**Aim of the task:**
An exact copy of the line containing "اوکلی لایسنس رایگان نود 32" and of every line after it, through the last line of the material, is what should be returned.

**Available records:**
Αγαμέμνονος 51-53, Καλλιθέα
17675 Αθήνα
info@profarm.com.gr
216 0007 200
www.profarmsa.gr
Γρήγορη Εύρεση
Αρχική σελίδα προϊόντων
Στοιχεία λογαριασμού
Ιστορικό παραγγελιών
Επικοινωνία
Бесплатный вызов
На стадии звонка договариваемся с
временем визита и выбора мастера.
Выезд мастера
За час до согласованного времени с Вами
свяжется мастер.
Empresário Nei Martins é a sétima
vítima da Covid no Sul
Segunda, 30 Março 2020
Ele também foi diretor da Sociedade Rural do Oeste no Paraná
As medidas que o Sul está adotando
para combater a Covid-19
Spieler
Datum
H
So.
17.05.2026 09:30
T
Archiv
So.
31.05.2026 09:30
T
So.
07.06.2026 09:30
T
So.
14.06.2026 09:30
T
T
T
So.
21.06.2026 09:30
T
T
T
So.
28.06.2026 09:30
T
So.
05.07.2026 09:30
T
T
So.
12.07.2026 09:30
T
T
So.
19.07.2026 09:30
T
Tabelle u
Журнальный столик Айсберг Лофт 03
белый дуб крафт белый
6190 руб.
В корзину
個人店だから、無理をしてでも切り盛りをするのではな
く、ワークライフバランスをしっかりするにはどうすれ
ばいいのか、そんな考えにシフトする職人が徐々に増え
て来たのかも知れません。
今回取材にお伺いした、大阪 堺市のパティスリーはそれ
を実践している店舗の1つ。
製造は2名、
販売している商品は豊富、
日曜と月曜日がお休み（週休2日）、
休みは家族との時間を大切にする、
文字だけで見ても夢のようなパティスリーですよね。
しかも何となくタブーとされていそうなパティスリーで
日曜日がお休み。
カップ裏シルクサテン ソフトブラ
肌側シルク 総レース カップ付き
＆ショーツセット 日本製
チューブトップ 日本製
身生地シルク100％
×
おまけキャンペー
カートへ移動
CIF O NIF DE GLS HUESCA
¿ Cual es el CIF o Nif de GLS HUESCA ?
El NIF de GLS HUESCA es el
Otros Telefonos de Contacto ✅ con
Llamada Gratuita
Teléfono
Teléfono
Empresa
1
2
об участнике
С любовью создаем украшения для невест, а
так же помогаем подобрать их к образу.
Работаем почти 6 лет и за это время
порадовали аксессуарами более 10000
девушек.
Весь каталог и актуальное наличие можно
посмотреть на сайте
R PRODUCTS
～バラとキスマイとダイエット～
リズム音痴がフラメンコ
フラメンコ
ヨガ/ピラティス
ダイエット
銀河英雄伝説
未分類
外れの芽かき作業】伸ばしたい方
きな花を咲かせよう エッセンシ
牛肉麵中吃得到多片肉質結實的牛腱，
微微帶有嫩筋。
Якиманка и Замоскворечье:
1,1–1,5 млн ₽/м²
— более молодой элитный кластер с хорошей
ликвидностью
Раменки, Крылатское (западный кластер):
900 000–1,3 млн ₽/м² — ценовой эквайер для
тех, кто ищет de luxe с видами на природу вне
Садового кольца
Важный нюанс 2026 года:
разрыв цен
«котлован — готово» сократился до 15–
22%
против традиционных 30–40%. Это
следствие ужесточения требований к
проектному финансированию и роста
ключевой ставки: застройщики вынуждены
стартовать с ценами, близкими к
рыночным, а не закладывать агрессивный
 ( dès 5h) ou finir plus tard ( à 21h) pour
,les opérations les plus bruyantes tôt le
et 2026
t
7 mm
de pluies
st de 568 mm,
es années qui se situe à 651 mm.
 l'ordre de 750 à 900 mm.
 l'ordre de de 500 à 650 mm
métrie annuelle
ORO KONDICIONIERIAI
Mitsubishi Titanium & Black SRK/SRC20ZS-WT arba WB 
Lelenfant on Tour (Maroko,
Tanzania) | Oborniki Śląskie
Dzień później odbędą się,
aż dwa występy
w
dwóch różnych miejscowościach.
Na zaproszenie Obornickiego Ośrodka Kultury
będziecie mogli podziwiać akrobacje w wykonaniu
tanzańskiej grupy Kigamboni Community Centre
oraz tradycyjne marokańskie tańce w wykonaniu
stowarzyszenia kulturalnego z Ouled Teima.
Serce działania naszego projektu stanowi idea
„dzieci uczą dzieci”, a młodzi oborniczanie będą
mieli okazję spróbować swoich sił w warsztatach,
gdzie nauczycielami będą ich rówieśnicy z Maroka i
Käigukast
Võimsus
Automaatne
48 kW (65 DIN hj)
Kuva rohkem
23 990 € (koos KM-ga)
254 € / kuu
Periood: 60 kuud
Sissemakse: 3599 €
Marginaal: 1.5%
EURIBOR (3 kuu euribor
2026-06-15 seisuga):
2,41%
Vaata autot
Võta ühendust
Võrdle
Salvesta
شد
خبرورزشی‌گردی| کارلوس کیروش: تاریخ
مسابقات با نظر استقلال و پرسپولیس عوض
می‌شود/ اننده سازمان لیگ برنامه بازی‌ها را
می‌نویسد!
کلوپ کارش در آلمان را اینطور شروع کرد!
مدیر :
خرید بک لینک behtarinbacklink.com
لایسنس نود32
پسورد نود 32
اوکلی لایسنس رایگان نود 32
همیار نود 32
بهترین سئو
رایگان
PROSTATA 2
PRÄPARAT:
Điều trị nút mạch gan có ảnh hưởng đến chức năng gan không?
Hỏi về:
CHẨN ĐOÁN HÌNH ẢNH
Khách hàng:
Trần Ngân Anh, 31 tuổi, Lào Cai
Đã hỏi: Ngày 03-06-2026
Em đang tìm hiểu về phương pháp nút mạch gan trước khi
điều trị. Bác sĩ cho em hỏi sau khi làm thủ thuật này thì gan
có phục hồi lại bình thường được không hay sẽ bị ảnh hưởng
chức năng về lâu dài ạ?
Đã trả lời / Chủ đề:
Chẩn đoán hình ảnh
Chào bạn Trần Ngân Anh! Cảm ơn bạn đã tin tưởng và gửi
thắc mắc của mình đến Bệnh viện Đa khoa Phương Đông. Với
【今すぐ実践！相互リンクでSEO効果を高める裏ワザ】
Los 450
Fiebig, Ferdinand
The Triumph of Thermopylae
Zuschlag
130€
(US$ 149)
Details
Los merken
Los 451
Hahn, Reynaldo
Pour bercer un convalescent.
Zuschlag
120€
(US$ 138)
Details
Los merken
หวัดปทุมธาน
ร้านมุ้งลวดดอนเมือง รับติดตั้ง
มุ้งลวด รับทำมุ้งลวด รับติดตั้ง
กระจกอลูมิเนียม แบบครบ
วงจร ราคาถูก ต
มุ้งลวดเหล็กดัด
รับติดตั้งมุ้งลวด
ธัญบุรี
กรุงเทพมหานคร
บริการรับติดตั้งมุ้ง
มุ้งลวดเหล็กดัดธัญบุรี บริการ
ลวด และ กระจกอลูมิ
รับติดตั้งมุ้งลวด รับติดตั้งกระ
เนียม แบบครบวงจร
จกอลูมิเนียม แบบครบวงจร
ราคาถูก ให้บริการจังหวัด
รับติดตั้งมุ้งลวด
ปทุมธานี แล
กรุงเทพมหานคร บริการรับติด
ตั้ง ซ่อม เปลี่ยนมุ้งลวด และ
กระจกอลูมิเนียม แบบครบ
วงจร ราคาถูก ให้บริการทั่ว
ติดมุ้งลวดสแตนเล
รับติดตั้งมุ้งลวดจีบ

**Exercise output:**
اوکلی لایسنس رایگان نود 32
همیار نود 32
بهترین سئو
رایگان
PROSTATA 2
PRÄPARAT:
Điều trị nút mạch gan có ảnh hưởng đến chức năng gan không?
Hỏi về:
CHẨN ĐOÁN HÌNH ẢNH
Khách hàng:
Trần Ngân Anh, 31 tuổi, Lào Cai
Đã hỏi: Ngày 03-06-2026
Em đang tìm hiểu về phương pháp nút mạch gan trước khi
điều trị. Bác sĩ cho em hỏi sau khi làm thủ thuật này thì gan
có phục hồi lại bình thường được không hay sẽ bị ảnh hưởng
chức năng về lâu dài ạ?
Đã trả lời / Chủ đề:
Chẩn đoán hình ảnh
Chào bạn Trần Ngân Anh! Cảm ơn bạn đã tin tưởng và gửi
thắc mắc của mình đến Bệnh viện Đa khoa Phương Đông. Với
【今すぐ実践！相互リンクでSEO効果を高める裏ワザ】
Los 450
Fiebig, Ferdinand
The Triumph of Thermopylae
Zuschlag
130€
(US$ 149)
Details
Los merken
Los 451
Hahn, Reynaldo
Pour bercer un convalescent.
Zuschlag
120€
(US$ 138)
Details
Los merken
หวัดปทุมธาน
ร้านมุ้งลวดดอนเมือง รับติดตั้ง
มุ้งลวด รับทำมุ้งลวด รับติดตั้ง
กระจกอลูมิเนียม แบบครบ
วงจร ราคาถูก ต
มุ้งลวดเหล็กดัด
รับติดตั้งมุ้งลวด
ธัญบุรี
กรุงเทพมหานคร
บริการรับติดตั้งมุ้ง
มุ้งลวดเหล็กดัดธัญบุรี บริการ
ลวด และ กระจกอลูมิ
รับติดตั้งมุ้งลวด รับติดตั้งกระ
เนียม แบบครบวงจร
จกอลูมิเนียม แบบครบวงจร
ราคาถูก ให้บริการจังหวัด
รับติดตั้งมุ้งลวด
ปทุมธานี แล
กรุงเทพมหานคร บริการรับติด
ตั้ง ซ่อม เปลี่ยนมุ้งลวด และ
กระจกอลูมิเนียม แบบครบ
วงจร ราคาถูก ให้บริการทั่ว
ติดมุ้งลวดสแตนเล
รับติดตั้งมุ้งลวดจีบ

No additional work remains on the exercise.